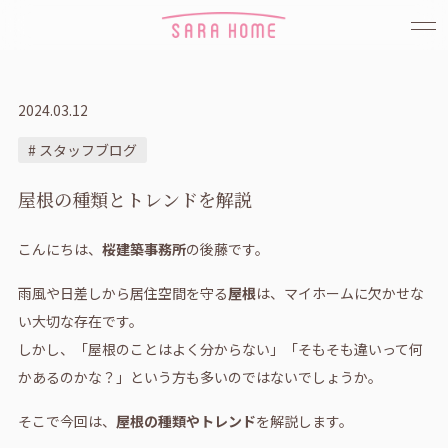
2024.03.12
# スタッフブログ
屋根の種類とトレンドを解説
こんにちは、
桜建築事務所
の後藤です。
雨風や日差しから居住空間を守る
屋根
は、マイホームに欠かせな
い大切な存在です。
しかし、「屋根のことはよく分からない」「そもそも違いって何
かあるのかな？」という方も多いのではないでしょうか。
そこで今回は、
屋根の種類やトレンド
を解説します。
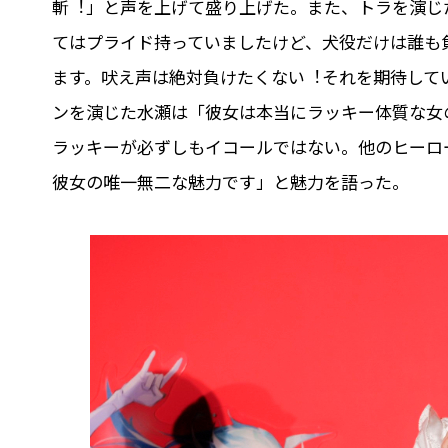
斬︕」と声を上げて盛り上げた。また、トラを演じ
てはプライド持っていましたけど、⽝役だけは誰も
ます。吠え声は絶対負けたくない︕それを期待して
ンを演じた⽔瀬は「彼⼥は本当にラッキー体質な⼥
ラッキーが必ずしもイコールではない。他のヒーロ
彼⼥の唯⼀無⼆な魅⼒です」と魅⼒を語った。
==
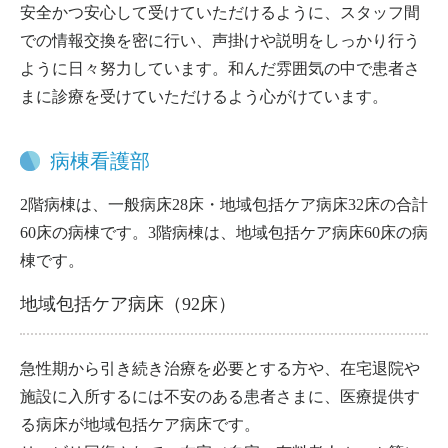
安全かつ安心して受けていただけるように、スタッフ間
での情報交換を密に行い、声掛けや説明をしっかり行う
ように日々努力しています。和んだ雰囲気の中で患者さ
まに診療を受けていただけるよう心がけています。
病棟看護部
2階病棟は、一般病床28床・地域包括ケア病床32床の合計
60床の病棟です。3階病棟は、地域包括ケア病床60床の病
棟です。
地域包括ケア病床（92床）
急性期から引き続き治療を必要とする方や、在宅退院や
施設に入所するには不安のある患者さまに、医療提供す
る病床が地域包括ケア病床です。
* * *
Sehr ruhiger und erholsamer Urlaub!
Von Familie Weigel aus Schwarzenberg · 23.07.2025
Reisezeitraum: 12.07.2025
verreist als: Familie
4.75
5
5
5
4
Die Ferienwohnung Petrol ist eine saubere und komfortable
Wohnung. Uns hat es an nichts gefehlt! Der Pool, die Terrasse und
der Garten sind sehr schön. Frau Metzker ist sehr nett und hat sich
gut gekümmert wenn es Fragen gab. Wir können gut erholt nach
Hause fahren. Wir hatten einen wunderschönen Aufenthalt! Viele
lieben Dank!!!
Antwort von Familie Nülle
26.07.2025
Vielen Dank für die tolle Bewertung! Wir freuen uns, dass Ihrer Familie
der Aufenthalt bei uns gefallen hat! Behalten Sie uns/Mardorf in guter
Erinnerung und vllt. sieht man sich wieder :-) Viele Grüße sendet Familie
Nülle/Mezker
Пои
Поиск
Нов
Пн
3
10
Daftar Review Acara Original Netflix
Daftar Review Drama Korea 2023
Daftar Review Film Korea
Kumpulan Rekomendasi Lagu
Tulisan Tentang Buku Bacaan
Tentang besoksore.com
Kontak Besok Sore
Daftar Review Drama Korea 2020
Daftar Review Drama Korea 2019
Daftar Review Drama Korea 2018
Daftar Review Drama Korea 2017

## PROMPT
In how many lines of the material does the word "Daftar" appear? Respond with the number only.

## RESULT OF THIS EXERCISE
7